WORK ITEM:
Copy exactly the lines of the data below that run from the line holding "returns bigger than ever to" through the line holding "Egypt Infrastructure Expo", both ends included.

Dataset records:
════
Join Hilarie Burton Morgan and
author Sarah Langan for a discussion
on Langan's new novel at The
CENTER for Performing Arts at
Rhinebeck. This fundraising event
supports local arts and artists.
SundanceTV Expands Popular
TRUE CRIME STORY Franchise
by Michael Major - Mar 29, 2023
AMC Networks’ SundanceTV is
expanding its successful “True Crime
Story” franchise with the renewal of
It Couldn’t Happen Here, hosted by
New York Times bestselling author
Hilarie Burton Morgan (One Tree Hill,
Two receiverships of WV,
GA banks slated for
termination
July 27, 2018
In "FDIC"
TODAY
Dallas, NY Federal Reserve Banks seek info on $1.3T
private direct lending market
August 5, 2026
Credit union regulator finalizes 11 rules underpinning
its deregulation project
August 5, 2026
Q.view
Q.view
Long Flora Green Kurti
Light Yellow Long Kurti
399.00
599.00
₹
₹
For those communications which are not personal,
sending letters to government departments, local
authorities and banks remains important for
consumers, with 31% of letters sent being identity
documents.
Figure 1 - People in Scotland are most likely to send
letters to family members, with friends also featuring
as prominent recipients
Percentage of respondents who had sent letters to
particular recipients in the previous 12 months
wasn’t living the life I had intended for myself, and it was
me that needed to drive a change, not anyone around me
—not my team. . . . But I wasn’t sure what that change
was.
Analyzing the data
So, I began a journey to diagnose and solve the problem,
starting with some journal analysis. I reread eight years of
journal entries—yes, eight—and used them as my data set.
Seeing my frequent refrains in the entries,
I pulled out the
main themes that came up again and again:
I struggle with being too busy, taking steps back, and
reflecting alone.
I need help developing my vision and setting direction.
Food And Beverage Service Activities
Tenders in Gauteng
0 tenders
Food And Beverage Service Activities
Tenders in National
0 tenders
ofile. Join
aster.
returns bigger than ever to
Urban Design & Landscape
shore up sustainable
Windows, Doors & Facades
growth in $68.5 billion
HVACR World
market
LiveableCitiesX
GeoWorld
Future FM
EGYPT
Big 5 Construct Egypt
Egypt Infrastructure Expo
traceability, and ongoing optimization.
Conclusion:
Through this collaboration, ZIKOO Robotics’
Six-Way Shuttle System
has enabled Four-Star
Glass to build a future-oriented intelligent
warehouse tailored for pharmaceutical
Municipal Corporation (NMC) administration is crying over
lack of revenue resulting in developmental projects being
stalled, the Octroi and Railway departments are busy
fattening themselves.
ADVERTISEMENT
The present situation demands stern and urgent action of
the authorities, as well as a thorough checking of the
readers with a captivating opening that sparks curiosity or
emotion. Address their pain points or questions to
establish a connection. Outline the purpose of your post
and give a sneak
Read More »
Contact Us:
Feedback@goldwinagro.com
════
ANSWER TO THE PROBLEM:
returns bigger than ever to
Urban Design & Landscape
shore up sustainable
Windows, Doors & Facades
growth in $68.5 billion
HVACR World
market
LiveableCitiesX
GeoWorld
Future FM
EGYPT
Big 5 Construct Egypt
Egypt Infrastructure Expo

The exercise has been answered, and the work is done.